(Source records)
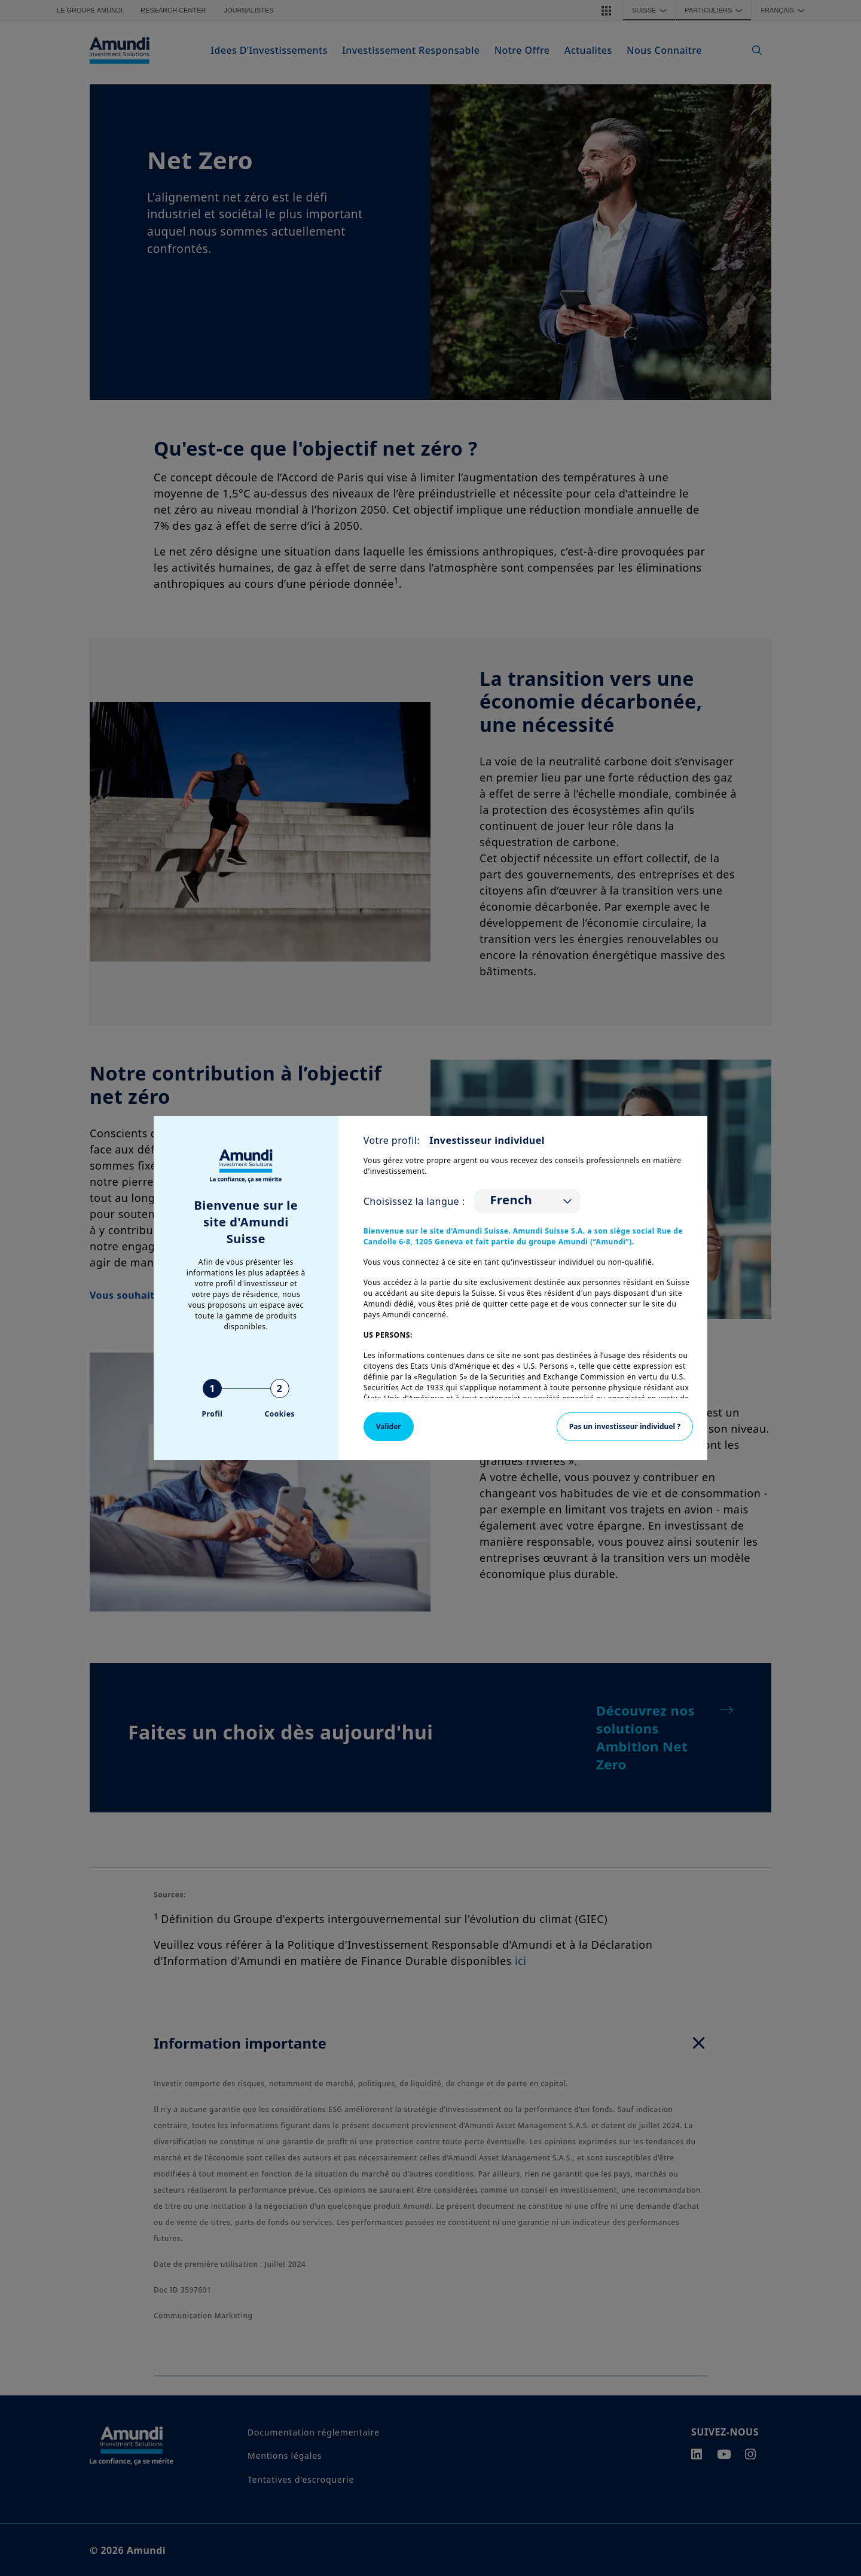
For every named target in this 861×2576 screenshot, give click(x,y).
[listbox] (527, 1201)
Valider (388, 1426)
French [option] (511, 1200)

--

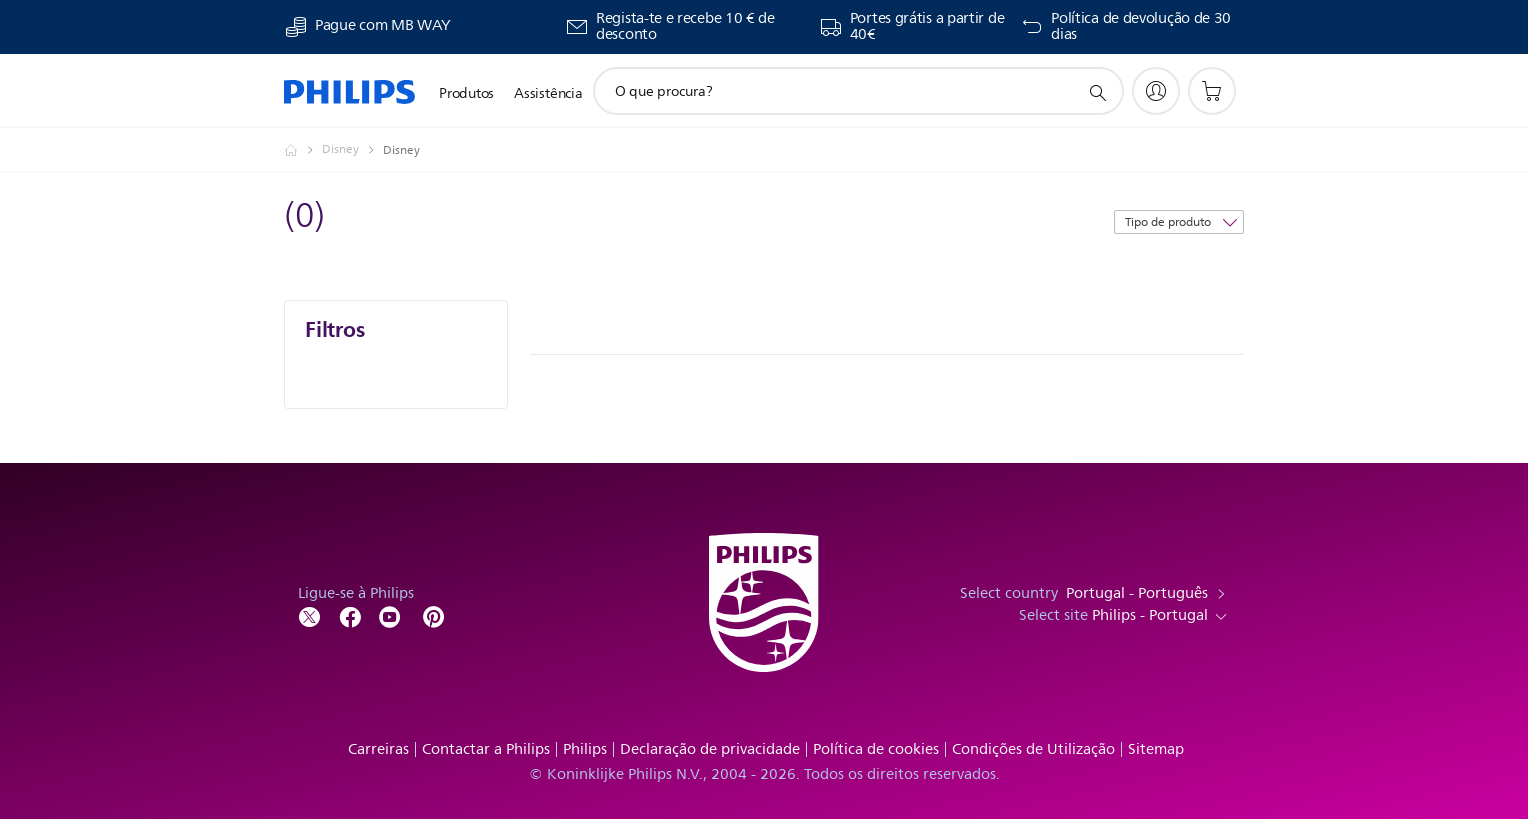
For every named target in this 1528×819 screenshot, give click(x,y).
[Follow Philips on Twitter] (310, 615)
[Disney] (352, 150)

(About this task)
In the entries above, the lines from the one bearing "For every named target in this 1528×819" up to and including the one bearing "[Disney] (352, 150)" should be transcribed exactly; no other line is wanted.

(Solution)
For every named target in this 1528×819 screenshot, give click(x,y).
[Follow Philips on Twitter] (310, 615)
[Disney] (352, 150)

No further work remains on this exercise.